Back in 2009, Costello sold his used printer for $40 to Gersh Zavodnik, 54, a Ukrainian national living in Indiana. Seemed like a simple thing but not so as Zavodnik has a reputation for bringing frivolous and damaging lawsuits to practically every one he has ever done business with. Most of these abusive suits are aimed at people he has had online transactions with. He seeks them out. He is a predator lawsuit filer. He is even well known by the justices who sit on the Indiana Supreme Court where he has been called a “prolific and abusive litigant”.

Doug Costello

Doug Costello

Zavodnik, who has been in the country since being granted political asylum in 1987, claims that the printer was broken and missing parts and that Costello had defrauded him and just kept his money. His original suit, for $6,000, was thrown out by the judge because he no longer even had the printer. He had thrown it away. Was the Ukrainian discouraged? No, he filed another suit against Costello charging fraud, deception, false advertising and emotional distress.

“I figured that was it,” said Costello. But, no, no, no. Now I am in another Twilight Zone.”

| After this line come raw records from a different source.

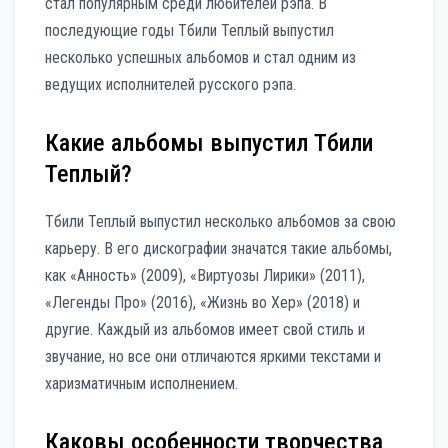
стал популярным среди любителей рэпа. В
последующие годы Тбили Теплый выпустил
несколько успешных альбомов и стал одним из
ведущих исполнителей русского рэпа.
Какие альбомы выпустил Тбили
Теплый?
Тбили Теплый выпустил несколько альбомов за свою
карьеру. В его дискографии значатся такие альбомы,
как «Анность» (2009), «Виртуозы Лирики» (2011),
«Легенды Про» (2016), «Жизнь во Хер» (2018) и
другие. Каждый из альбомов имеет свой стиль и
звучание, но все они отличаются яркими текстами и
харизматичным исполнением.
Каковы особенности творчества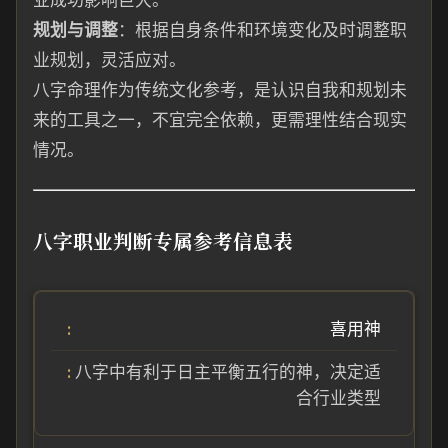
业成功影响巨大。
规划与调整
：根据自身条件和环境变化及时调整职
业规划，灵活应对。
八字命理作为传统文化参考，是认识自我和规划未
来的工具之一，不宜完全依赖，更需理性结合现实
情况。
八字职业判断专属参考信息表
喜用神
八字中有利于日主平衡五行的神，决定适
合行业类型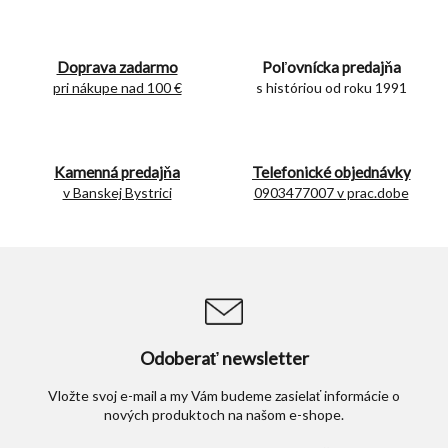
l
á
d
Doprava zadarmo
Poľovnícka predajňa
a
c
pri nákupe nad 100 €
s históriou od roku 1991
i
e
p
r
Kamenná predajňa
Telefonické objednávky
v
v Banskej Bystrici
0903477007 v prac.dobe
k
y
v
ý
p
i
s
u
Odoberať newsletter
Vložte svoj e-mail a my Vám budeme zasielať informácie o
nových produktoch na našom e-shope.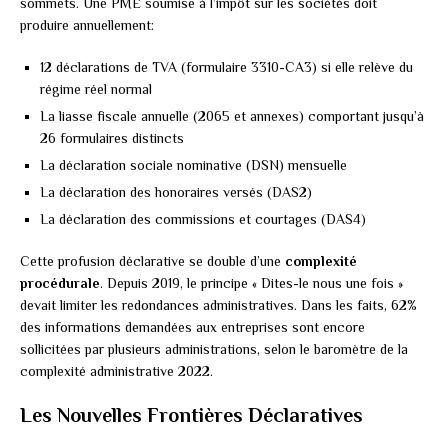
sommets. Une PME soumise à l’impôt sur les sociétés doit
produire annuellement:
12 déclarations de TVA (formulaire 3310-CA3) si elle relève du
régime réel normal
La liasse fiscale annuelle (2065 et annexes) comportant jusqu’à
26 formulaires distincts
La déclaration sociale nominative (DSN) mensuelle
La déclaration des honoraires versés (DAS2)
La déclaration des commissions et courtages (DAS4)
Cette profusion déclarative se double d’une
complexité
procédurale
. Depuis 2019, le principe « Dites-le nous une fois »
devait limiter les redondances administratives. Dans les faits, 62%
des informations demandées aux entreprises sont encore
sollicitées par plusieurs administrations, selon le baromètre de la
complexité administrative 2022.
Les Nouvelles Frontières Déclaratives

Zavodnik filed the suit suing for $30,000 but the court threw it out along with another 26 lawsuits that Zavodnik was in the process of prosecuting. The paperwork kept coming to Costello. Zavodnik wanted him to admit that he had a conspiracy going with the judges and wanted $300,000 in damages for it. Because Costello didn’t respond in 30 days to these requests, as stated by Indiana law, he, essentially, admitted to them by default.

Gersh Zavodnik

Gersh Zavodnik

Costello finally lawyered-up and the case dragged on for six years until, in 2015, when a special judge in the case awarded Zavodnik $30,000 for breach of contract even though he no longer had the printer. Costello, who owns a forensic accounting firm, was outraged and appealed the ruling.

The appeals court was outraged as well and the judge in the case dismissed everything and stated that Zavodnik’s case “has no basis in reality.”

Costello says that he will never sell anything online ever again.